Opposing Confirmation Of International Arbitration Awards: Is It Worth The Sanctions? - ARIA Vol. 17 No. 1 2006
J.P. Duffy - Litigation associate, DLA Piper US LLP, New York offices. The author has participated in international arbitrations conducted under the ICC, ICDR, ICSID and UNCITRAL Rules and specializes in investment disputes, with a particular focus on the power and energy industries.
Originally from American Review of International Arbitration - ARIA
Preview Page
In B.L. Harbert International LLC v. Hercules Steel Co.,1 (“B.L. Harbert”),
the U.S. Court of Appeals for the Eleventh Circuit recently ruled that parties
appealing decisions that confirm arbitral awards can be sanctioned for
undermining the twin aims of arbitration: (1) relieving congestion in the federal
judicial system; and (2) providing a speedier and more economical method of
dispute resolution.2 While B.L. Harbert involved a domestic award challenged on
grounds that it was rendered in manifest disregard of the law, the decision has
clear implications for international awards challenged within the Eleventh Circuit,
as well as for international awards challenged on manifest disregard grounds in
other federal circuits. This article examines those implications.

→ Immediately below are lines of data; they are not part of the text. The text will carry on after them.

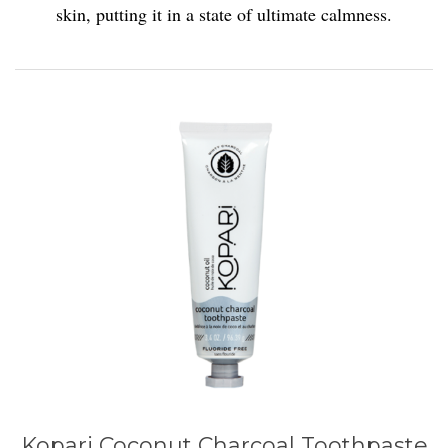
skin, putting it in a state of ultimate calmness.
Kopari Coconut Charcoal Toothpaste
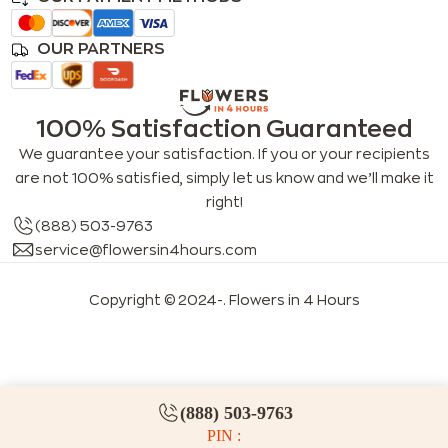
OUR PARTNERS
100% Satisfaction Guaranteed
We guarantee your satisfaction. If you or your recipients
are not 100% satisfied, simply let us know and we’ll make it
right!
(888) 503-9763
service@flowersin4hours.com
Copyright © 2024-
. Flowers in 4 Hours
LLMs index
LLM info
FAQs for LLMs
(888) 503-9763
PIN :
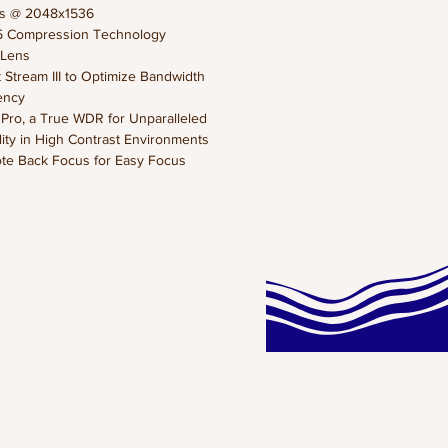
ps @ 2048x1536
5 Compression Technology
s Lens
 Stream III to Optimize Bandwidth
iency
ro, a True WDR for Unparalleled
ility in High Contrast Environments
te Back Focus for Easy Focus
stments
Supreme Night Visibility) for Low
 Conditions
 Rotation for Corridor View
Profile to Ensure the Full
tibility for Different Lens Options
it Ethernet for High Speed of
smission
EW
s IP9171-HP is a brand-new
onal H.265 box network camera
 up to 30 fps at 3-Megapixel with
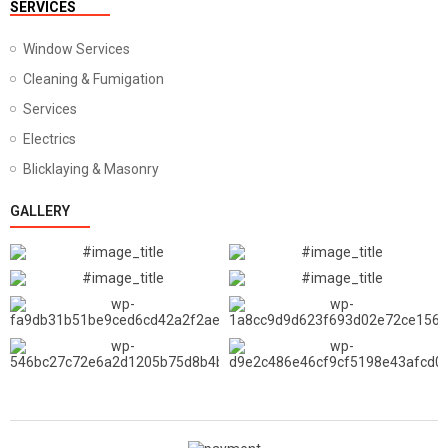
SERVICES
Window Services
Cleaning & Fumigation
Services
Electrics
Blicklaying & Masonry
GALLERY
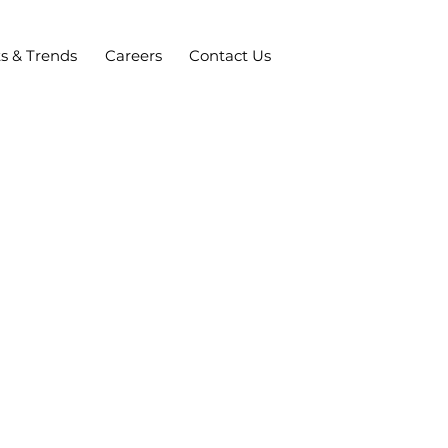
ts & Trends
Careers
Contact Us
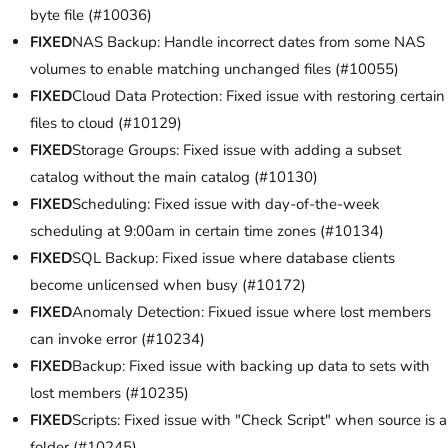
byte file (#10036)
FIXED
NAS Backup: Handle incorrect dates from some NAS
volumes to enable matching unchanged files (#10055)
FIXED
Cloud Data Protection: Fixed issue with restoring certain
files to cloud (#10129)
FIXED
Storage Groups: Fixed issue with adding a subset
catalog without the main catalog (#10130)
FIXED
Scheduling: Fixed issue with day-of-the-week
scheduling at 9:00am in certain time zones (#10134)
FIXED
SQL Backup: Fixed issue where database clients
become unlicensed when busy (#10172)
FIXED
Anomaly Detection: Fixued issue where lost members
can invoke error (#10234)
FIXED
Backup: Fixed issue with backing up data to sets with
lost members (#10235)
FIXED
Scripts: Fixed issue with "Check Script" when source is a
folder (#10245)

First, this article considers how the B.L. Harbert decision impacts challenges
to awards subject to the Convention on the Recognition and Enforcement of
Foreign Arbitral Awards3 (“New York Convention”) and the Inter-American
Convention on International Commercial Arbitration4 (“Panama Convention”) in
the Eleventh Circuit. Second, this article considers the impact that B.L. Harbert
might have outside the Eleventh Circuit in those federal circuits that permit parties
to challenge international awards on manifest disregard grounds. Such a review is
important, because B.L. Harbert may, rightly or wrongly, provide an avenue for
limiting manifest disregard challenges in those federal circuits.